*** Begin section ***

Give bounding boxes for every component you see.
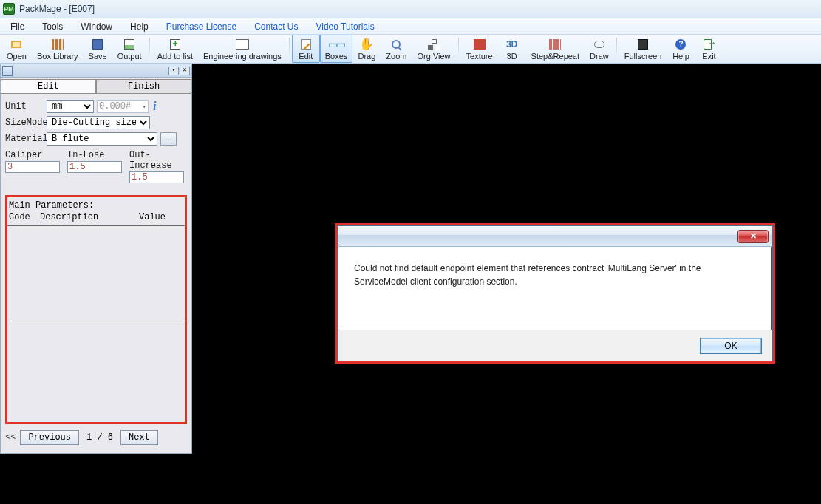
- texture-icon: [474, 39, 486, 50]
- dialog-ok-button[interactable]: OK: [700, 338, 762, 354]
- tool-boxes[interactable]: ▭▭Boxes: [320, 35, 353, 63]
- sizemode-label: SizeMode: [5, 118, 44, 128]
- sizemode-select[interactable]: Die-Cutting size: [47, 116, 150, 129]
- main-parameters-grid: [7, 225, 185, 422]
- zoom-icon: [392, 40, 401, 49]
- menu-video-tutorials[interactable]: Video Tutorials: [308, 20, 381, 33]
- grid-row-lower: [7, 324, 185, 422]
- save-icon: [92, 39, 103, 50]
- dialog-footer: OK: [338, 330, 772, 361]
- pager-first-button[interactable]: <<: [5, 432, 16, 443]
- tool-engineering-drawings[interactable]: Engineering drawings: [198, 35, 287, 63]
- panel-form: Unit mm 0.000# i SizeMode Die-Cutting si…: [1, 94, 191, 188]
- tool-save[interactable]: Save: [84, 35, 112, 63]
- tool-org-view[interactable]: Org View: [412, 35, 455, 63]
- tool-step-repeat[interactable]: Step&Repeat: [526, 35, 585, 63]
- material-more-button[interactable]: ..: [160, 132, 177, 146]
- outincrease-input[interactable]: [129, 171, 184, 183]
- tool-exit[interactable]: Exit: [695, 35, 723, 63]
- main-parameters-title: Main Parameters:: [7, 197, 185, 212]
- panel-dropdown-button[interactable]: ▾: [168, 67, 179, 75]
- dialog-titlebar: ✕: [338, 226, 772, 247]
- draw-icon: [594, 39, 604, 50]
- output-icon: [124, 39, 134, 50]
- outincrease-label: Out-Increase: [129, 150, 187, 171]
- tool-fullscreen[interactable]: Fullscreen: [619, 35, 667, 63]
- pager: << Previous 1 / 6 Next: [1, 424, 191, 451]
- org-view-icon: [428, 39, 440, 50]
- tool-help[interactable]: ?Help: [667, 35, 695, 63]
- menu-purchase-license[interactable]: Purchase License: [159, 20, 244, 33]
- folder-open-icon: [11, 41, 21, 48]
- tab-edit[interactable]: Edit: [1, 79, 96, 93]
- fullscreen-icon: [638, 39, 648, 50]
- inlose-label: In-Lose: [67, 150, 122, 160]
- caliper-input[interactable]: [5, 161, 60, 173]
- inlose-input[interactable]: [67, 161, 122, 173]
- tool-add-to-list[interactable]: Add to list: [152, 35, 198, 63]
- panel-close-button[interactable]: ✕: [180, 67, 190, 75]
- material-select[interactable]: B flute: [47, 132, 157, 146]
- tab-finish[interactable]: Finish: [96, 79, 191, 93]
- panel-system-icon: [2, 66, 13, 76]
- menu-contact-us[interactable]: Contact Us: [247, 20, 305, 33]
- library-icon: [52, 39, 64, 50]
- error-dialog-highlight: ✕ Could not find default endpoint elemen…: [335, 223, 775, 364]
- side-panel: ▾ ✕ Edit Finish Unit mm 0.000# i SizeMod…: [0, 64, 192, 454]
- menu-bar: File Tools Window Help Purchase License …: [0, 18, 821, 35]
- tool-output[interactable]: Output: [112, 35, 147, 63]
- col-value: Value: [139, 212, 183, 222]
- help-icon: ?: [675, 39, 686, 50]
- window-title: PackMage - [E007]: [19, 4, 95, 14]
- tool-box-library[interactable]: Box Library: [32, 35, 84, 63]
- hand-icon: ✋: [360, 38, 373, 51]
- tool-zoom[interactable]: Zoom: [381, 35, 412, 63]
- tool-draw[interactable]: Draw: [585, 35, 614, 63]
- material-label: Material: [5, 134, 44, 144]
- main-parameters-columns: Code Description Value: [7, 212, 185, 225]
- unit-label: Unit: [5, 101, 44, 112]
- col-code: Code: [9, 212, 40, 222]
- error-dialog: ✕ Could not find default endpoint elemen…: [337, 225, 773, 361]
- menu-file[interactable]: File: [3, 20, 32, 33]
- add-icon: [170, 39, 180, 50]
- toolbar: Open Box Library Save Output Add to list…: [0, 35, 821, 64]
- unit-select[interactable]: mm: [47, 100, 94, 113]
- menu-tools[interactable]: Tools: [35, 20, 70, 33]
- drawings-icon: [236, 39, 249, 50]
- dialog-close-button[interactable]: ✕: [737, 230, 769, 243]
- workspace: ▾ ✕ Edit Finish Unit mm 0.000# i SizeMod…: [0, 64, 821, 504]
- step-repeat-icon: [549, 39, 561, 50]
- tool-open[interactable]: Open: [1, 35, 32, 63]
- tool-texture[interactable]: Texture: [461, 35, 498, 63]
- panel-header: ▾ ✕: [1, 64, 191, 78]
- col-description: Description: [40, 212, 139, 222]
- pager-previous-button[interactable]: Previous: [20, 430, 79, 445]
- menu-window[interactable]: Window: [73, 20, 120, 33]
- tool-drag[interactable]: ✋Drag: [352, 35, 381, 63]
- panel-tabs: Edit Finish: [1, 78, 191, 94]
- title-bar: PM PackMage - [E007]: [0, 0, 821, 18]
- three-d-icon: 3D: [505, 38, 519, 51]
- pager-page-indicator: 1 / 6: [84, 432, 116, 443]
- edit-icon: [301, 39, 311, 50]
- dialog-message: Could not find default endpoint element …: [338, 247, 772, 330]
- caliper-label: Caliper: [5, 150, 60, 160]
- tool-edit[interactable]: Edit: [292, 35, 320, 63]
- app-icon: PM: [3, 3, 15, 15]
- close-icon: ✕: [750, 231, 757, 241]
- pager-next-button[interactable]: Next: [120, 430, 158, 445]
- exit-icon: [704, 39, 714, 50]
- tool-3d[interactable]: 3D3D: [498, 35, 526, 63]
- grid-row-upper: [7, 226, 185, 324]
- main-parameters-panel: Main Parameters: Code Description Value: [5, 195, 187, 424]
- boxes-icon: ▭▭: [330, 38, 343, 51]
- number-format-select[interactable]: 0.000#: [97, 100, 149, 113]
- menu-help[interactable]: Help: [123, 20, 156, 33]
- info-icon[interactable]: i: [153, 100, 156, 113]
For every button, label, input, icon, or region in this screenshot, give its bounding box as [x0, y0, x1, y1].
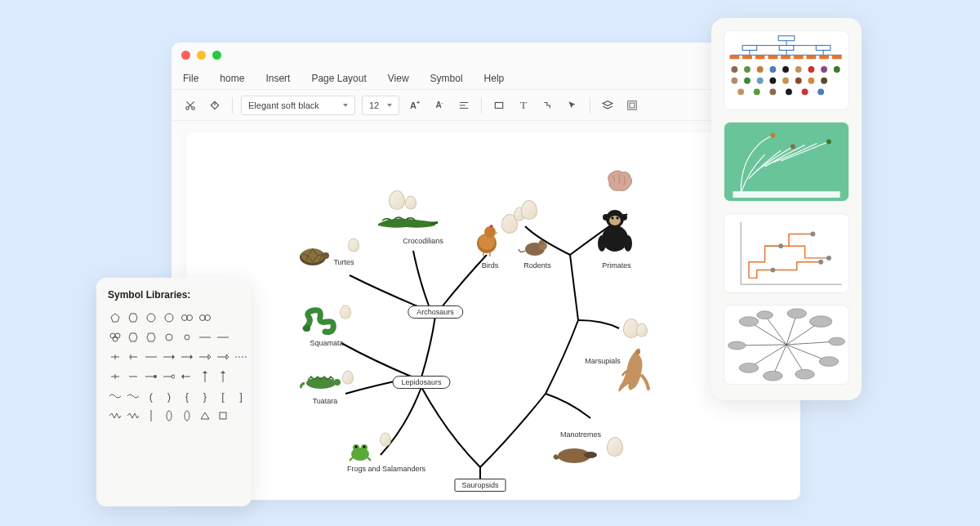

*** End section ***

# [WHAT YOU HAVE TO DO]
All of the records need repeating exactly, except for the pictures.

# [RESULT FOR THIS EXERCISE]
Give bounding boxes for every component you see.
- texture-icon: [474, 39, 486, 50]
- dialog-ok-button[interactable]: OK: [700, 338, 762, 354]
- tool-boxes[interactable]: ▭▭Boxes: [320, 35, 353, 63]
- sizemode-label: SizeMode: [5, 118, 44, 128]
- sizemode-select[interactable]: Die-Cutting size: [47, 116, 150, 129]
- main-parameters-grid: [7, 225, 185, 422]
- zoom-icon: [392, 40, 401, 49]
- menu-video-tutorials[interactable]: Video Tutorials: [308, 20, 381, 33]
- grid-row-lower: [7, 324, 185, 422]
- save-icon: [92, 39, 103, 50]
- dialog-footer: OK: [338, 330, 772, 361]
- pager-first-button[interactable]: <<: [5, 432, 16, 443]
- tool-engineering-drawings[interactable]: Engineering drawings: [198, 35, 287, 63]
- panel-form: Unit mm 0.000# i SizeMode Die-Cutting si…: [1, 94, 191, 188]
- tool-save[interactable]: Save: [84, 35, 112, 63]
- tool-org-view[interactable]: Org View: [412, 35, 455, 63]
- tool-step-repeat[interactable]: Step&Repeat: [526, 35, 585, 63]
- material-more-button[interactable]: ..: [160, 132, 177, 146]
- outincrease-input[interactable]: [129, 171, 184, 183]
- tool-exit[interactable]: Exit: [695, 35, 723, 63]
- main-parameters-title: Main Parameters:: [7, 197, 185, 212]
- panel-dropdown-button[interactable]: ▾: [168, 67, 179, 75]
- dialog-titlebar: ✕: [338, 226, 772, 247]
- draw-icon: [594, 39, 604, 50]
- output-icon: [124, 39, 134, 50]
- outincrease-label: Out-Increase: [129, 150, 187, 171]
- tool-fullscreen[interactable]: Fullscreen: [619, 35, 667, 63]
- pager: << Previous 1 / 6 Next: [1, 424, 191, 451]
- org-view-icon: [428, 39, 440, 50]
- tool-help[interactable]: ?Help: [667, 35, 695, 63]
- menu-purchase-license[interactable]: Purchase License: [159, 20, 244, 33]
- folder-open-icon: [11, 41, 21, 48]
- tab-edit[interactable]: Edit: [1, 79, 96, 93]
- fullscreen-icon: [638, 39, 648, 50]
- inlose-label: In-Lose: [67, 150, 122, 160]
- caliper-input[interactable]: [5, 161, 60, 173]
- inlose-input[interactable]: [67, 161, 122, 173]
- tool-add-to-list[interactable]: Add to list: [152, 35, 198, 63]
- panel-close-button[interactable]: ✕: [180, 67, 190, 75]
- material-select[interactable]: B flute: [47, 132, 157, 146]
- tab-finish[interactable]: Finish: [96, 79, 191, 93]
- panel-system-icon: [2, 66, 13, 76]
- menu-contact-us[interactable]: Contact Us: [247, 20, 305, 33]
- library-icon: [52, 39, 64, 50]
- error-dialog-highlight: ✕ Could not find default endpoint elemen…: [335, 223, 775, 364]
- side-panel: ▾ ✕ Edit Finish Unit mm 0.000# i SizeMod…: [0, 64, 192, 454]
- menu-bar: File Tools Window Help Purchase License …: [0, 18, 821, 35]
- tool-output[interactable]: Output: [112, 35, 147, 63]
- col-value: Value: [139, 212, 183, 222]
- help-icon: ?: [675, 39, 686, 50]
- window-title: PackMage - [E007]: [19, 4, 95, 14]
- tool-box-library[interactable]: Box Library: [32, 35, 84, 63]
- hand-icon: ✋: [360, 38, 373, 51]
- tool-zoom[interactable]: Zoom: [381, 35, 412, 63]
- tool-draw[interactable]: Draw: [585, 35, 614, 63]
- material-label: Material: [5, 134, 44, 144]
- main-parameters-columns: Code Description Value: [7, 212, 185, 225]
- unit-label: Unit: [5, 101, 44, 112]
- col-code: Code: [9, 212, 40, 222]
- error-dialog: ✕ Could not find default endpoint elemen…: [337, 225, 773, 361]
- menu-file[interactable]: File: [3, 20, 32, 33]
- add-icon: [170, 39, 180, 50]
- toolbar: Open Box Library Save Output Add to list…: [0, 35, 821, 64]
- unit-select[interactable]: mm: [47, 100, 94, 113]
- menu-tools[interactable]: Tools: [35, 20, 70, 33]
- drawings-icon: [236, 39, 249, 50]
- dialog-close-button[interactable]: ✕: [737, 230, 769, 243]
- workspace: ▾ ✕ Edit Finish Unit mm 0.000# i SizeMod…: [0, 64, 821, 504]
- step-repeat-icon: [549, 39, 561, 50]
- tool-open[interactable]: Open: [1, 35, 32, 63]
- tool-texture[interactable]: Texture: [461, 35, 498, 63]
- panel-header: ▾ ✕: [1, 64, 191, 78]
- col-description: Description: [40, 212, 139, 222]
- pager-previous-button[interactable]: Previous: [20, 430, 79, 445]
- menu-window[interactable]: Window: [73, 20, 120, 33]
- tool-drag[interactable]: ✋Drag: [352, 35, 381, 63]
- panel-tabs: Edit Finish: [1, 78, 191, 94]
- title-bar: PM PackMage - [E007]: [0, 0, 821, 18]
- three-d-icon: 3D: [505, 38, 519, 51]
- pager-page-indicator: 1 / 6: [84, 432, 116, 443]
- edit-icon: [301, 39, 311, 50]
- dialog-message: Could not find default endpoint element …: [338, 247, 772, 330]
- caliper-label: Caliper: [5, 150, 60, 160]
- tool-edit[interactable]: Edit: [292, 35, 320, 63]
- app-icon: PM: [3, 3, 15, 15]
- close-icon: ✕: [750, 231, 757, 241]
- pager-next-button[interactable]: Next: [120, 430, 158, 445]
- exit-icon: [704, 39, 714, 50]
- tool-3d[interactable]: 3D3D: [498, 35, 526, 63]
- grid-row-upper: [7, 226, 185, 324]
- main-parameters-panel: Main Parameters: Code Description Value: [5, 195, 187, 424]
- boxes-icon: ▭▭: [330, 38, 343, 51]
- number-format-select[interactable]: 0.000#: [97, 100, 149, 113]
- menu-help[interactable]: Help: [123, 20, 156, 33]
- info-icon[interactable]: i: [153, 100, 156, 113]
For every button, label, input, icon, or region in this screenshot, give its bounding box as [x0, y0, x1, y1].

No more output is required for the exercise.